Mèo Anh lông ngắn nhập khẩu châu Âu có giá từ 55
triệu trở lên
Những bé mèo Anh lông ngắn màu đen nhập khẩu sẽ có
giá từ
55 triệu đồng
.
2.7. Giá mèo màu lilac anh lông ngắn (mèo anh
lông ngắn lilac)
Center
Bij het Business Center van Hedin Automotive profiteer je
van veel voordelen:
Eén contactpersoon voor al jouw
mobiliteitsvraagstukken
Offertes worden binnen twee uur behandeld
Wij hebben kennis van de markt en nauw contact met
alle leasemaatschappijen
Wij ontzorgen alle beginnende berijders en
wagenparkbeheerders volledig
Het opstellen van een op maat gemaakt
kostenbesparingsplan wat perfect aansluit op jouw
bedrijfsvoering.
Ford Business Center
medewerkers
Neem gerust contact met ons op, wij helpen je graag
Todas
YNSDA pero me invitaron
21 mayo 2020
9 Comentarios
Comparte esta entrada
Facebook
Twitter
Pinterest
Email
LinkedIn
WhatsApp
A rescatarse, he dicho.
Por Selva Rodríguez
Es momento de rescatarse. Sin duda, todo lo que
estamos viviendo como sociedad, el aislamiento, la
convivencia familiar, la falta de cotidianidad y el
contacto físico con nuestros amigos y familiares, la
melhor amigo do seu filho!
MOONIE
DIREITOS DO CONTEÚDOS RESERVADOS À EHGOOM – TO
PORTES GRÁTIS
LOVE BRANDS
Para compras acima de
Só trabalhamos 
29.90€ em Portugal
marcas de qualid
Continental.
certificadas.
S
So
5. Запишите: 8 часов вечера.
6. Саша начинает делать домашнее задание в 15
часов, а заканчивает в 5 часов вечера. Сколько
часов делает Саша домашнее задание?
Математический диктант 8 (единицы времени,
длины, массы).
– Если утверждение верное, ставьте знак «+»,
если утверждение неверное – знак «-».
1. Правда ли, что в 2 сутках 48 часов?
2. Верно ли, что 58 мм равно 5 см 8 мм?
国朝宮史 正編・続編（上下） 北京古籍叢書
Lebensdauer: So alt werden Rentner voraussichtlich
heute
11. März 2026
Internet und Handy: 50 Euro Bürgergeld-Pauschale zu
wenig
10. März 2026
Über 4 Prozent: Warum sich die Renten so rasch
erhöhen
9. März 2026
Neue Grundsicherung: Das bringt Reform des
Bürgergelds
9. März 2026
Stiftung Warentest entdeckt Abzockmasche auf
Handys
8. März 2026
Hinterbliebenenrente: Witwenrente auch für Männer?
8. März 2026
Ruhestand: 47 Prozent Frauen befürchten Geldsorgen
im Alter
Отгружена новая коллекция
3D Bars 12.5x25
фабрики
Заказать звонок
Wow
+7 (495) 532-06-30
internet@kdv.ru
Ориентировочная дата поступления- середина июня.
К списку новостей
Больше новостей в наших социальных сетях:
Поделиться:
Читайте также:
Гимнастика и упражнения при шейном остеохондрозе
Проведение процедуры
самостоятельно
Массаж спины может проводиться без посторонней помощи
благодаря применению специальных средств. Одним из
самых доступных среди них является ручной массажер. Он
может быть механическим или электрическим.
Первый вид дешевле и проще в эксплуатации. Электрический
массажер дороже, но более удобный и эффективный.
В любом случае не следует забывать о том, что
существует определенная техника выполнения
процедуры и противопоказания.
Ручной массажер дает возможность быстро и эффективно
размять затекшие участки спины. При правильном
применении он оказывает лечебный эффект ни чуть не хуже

--

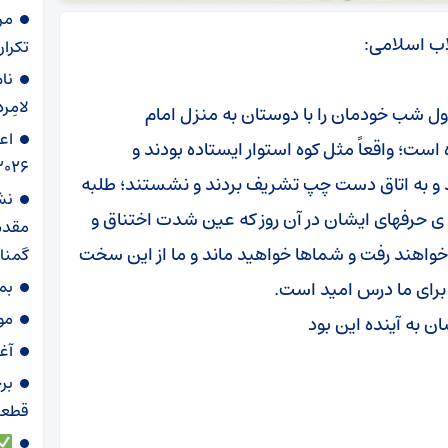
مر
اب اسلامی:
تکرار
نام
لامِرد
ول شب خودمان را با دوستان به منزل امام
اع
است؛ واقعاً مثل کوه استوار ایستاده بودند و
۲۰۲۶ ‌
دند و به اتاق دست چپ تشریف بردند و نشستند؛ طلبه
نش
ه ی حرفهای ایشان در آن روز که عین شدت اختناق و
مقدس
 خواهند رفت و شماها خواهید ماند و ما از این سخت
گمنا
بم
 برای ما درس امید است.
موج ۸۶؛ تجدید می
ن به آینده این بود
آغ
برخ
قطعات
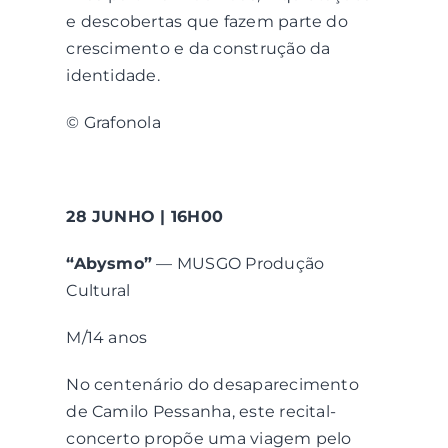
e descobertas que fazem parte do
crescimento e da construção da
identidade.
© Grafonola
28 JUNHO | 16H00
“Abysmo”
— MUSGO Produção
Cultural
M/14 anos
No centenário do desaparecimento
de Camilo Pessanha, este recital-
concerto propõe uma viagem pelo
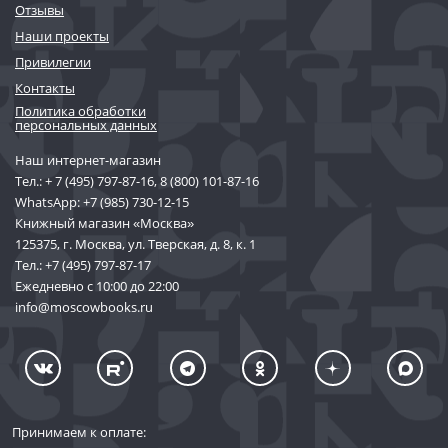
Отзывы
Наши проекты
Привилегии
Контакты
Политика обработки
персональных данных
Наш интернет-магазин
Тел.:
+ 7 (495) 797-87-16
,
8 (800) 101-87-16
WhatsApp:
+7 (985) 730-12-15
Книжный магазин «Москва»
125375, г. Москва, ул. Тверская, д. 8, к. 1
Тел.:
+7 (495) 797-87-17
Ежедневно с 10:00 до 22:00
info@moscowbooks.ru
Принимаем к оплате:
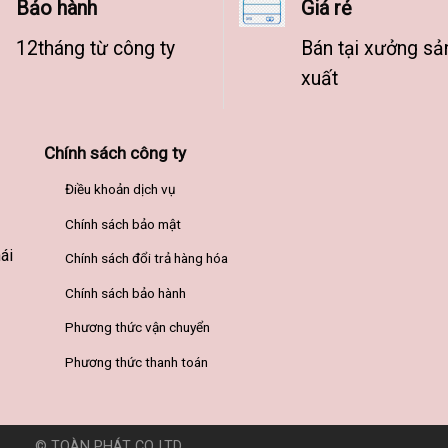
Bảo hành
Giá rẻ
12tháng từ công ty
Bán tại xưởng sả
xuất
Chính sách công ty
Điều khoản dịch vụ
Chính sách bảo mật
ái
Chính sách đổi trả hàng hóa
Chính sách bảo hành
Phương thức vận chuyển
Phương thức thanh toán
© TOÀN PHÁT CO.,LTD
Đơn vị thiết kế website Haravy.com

==

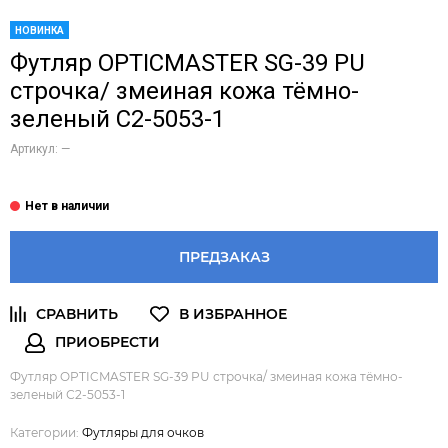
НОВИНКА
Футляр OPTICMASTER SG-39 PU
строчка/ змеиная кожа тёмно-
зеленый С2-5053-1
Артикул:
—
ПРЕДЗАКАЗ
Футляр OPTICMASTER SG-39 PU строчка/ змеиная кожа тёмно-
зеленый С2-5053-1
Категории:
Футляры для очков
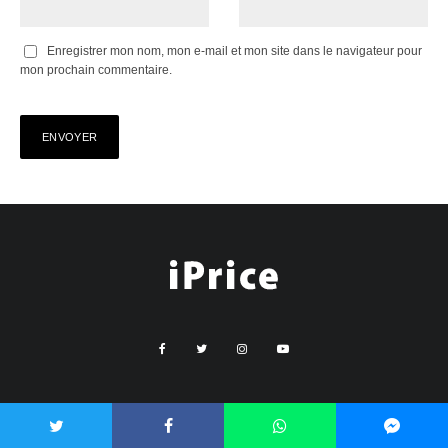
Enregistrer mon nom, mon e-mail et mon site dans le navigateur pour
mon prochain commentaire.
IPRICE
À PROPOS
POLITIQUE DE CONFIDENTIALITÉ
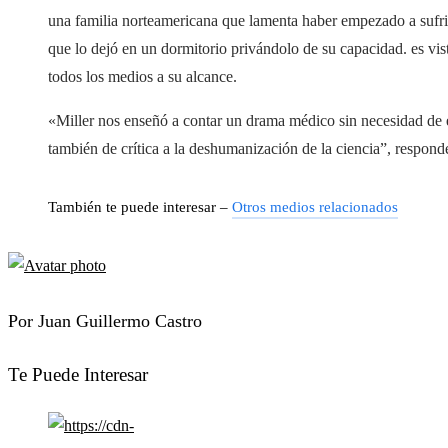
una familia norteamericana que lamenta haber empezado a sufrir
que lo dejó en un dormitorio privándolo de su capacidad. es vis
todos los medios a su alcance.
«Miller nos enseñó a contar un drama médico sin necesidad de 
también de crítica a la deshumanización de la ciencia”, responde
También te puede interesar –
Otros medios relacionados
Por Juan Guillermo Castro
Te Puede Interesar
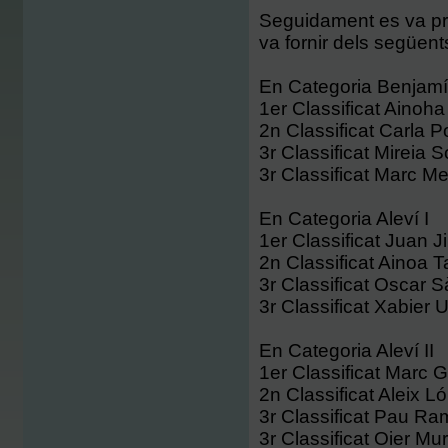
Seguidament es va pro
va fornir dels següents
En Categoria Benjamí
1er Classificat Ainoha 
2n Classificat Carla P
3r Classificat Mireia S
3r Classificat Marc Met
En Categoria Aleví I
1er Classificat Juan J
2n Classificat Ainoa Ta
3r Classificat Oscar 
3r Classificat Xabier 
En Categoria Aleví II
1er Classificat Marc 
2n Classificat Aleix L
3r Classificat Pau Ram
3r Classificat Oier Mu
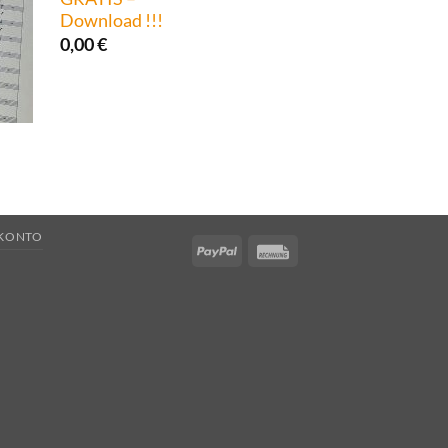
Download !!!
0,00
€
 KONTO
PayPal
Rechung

◆ About this task
Which lines run from the one holding "Mèo Anh lông ngắn nhập" through the one holding "convivencia familiar, la" in the records above? Repeat them exactly, both included, and nothing more.

◆ Answer section
Mèo Anh lông ngắn nhập khẩu châu Âu có giá từ 55
triệu trở lên
Những bé mèo Anh lông ngắn màu đen nhập khẩu sẽ có
giá từ
55 triệu đồng
.
2.7. Giá mèo màu lilac anh lông ngắn (mèo anh
lông ngắn lilac)
Center
Bij het Business Center van Hedin Automotive profiteer je
van veel voordelen:
Eén contactpersoon voor al jouw
mobiliteitsvraagstukken
Offertes worden binnen twee uur behandeld
Wij hebben kennis van de markt en nauw contact met
alle leasemaatschappijen
Wij ontzorgen alle beginnende berijders en
wagenparkbeheerders volledig
Het opstellen van een op maat gemaakt
kostenbesparingsplan wat perfect aansluit op jouw
bedrijfsvoering.
Ford Business Center
medewerkers
Neem gerust contact met ons op, wij helpen je graag
Todas
YNSDA pero me invitaron
21 mayo 2020
9 Comentarios
Comparte esta entrada
Facebook
Twitter
Pinterest
Email
LinkedIn
WhatsApp
A rescatarse, he dicho.
Por Selva Rodríguez
Es momento de rescatarse. Sin duda, todo lo que
estamos viviendo como sociedad, el aislamiento, la
convivencia familiar, la falta de cotidianidad y el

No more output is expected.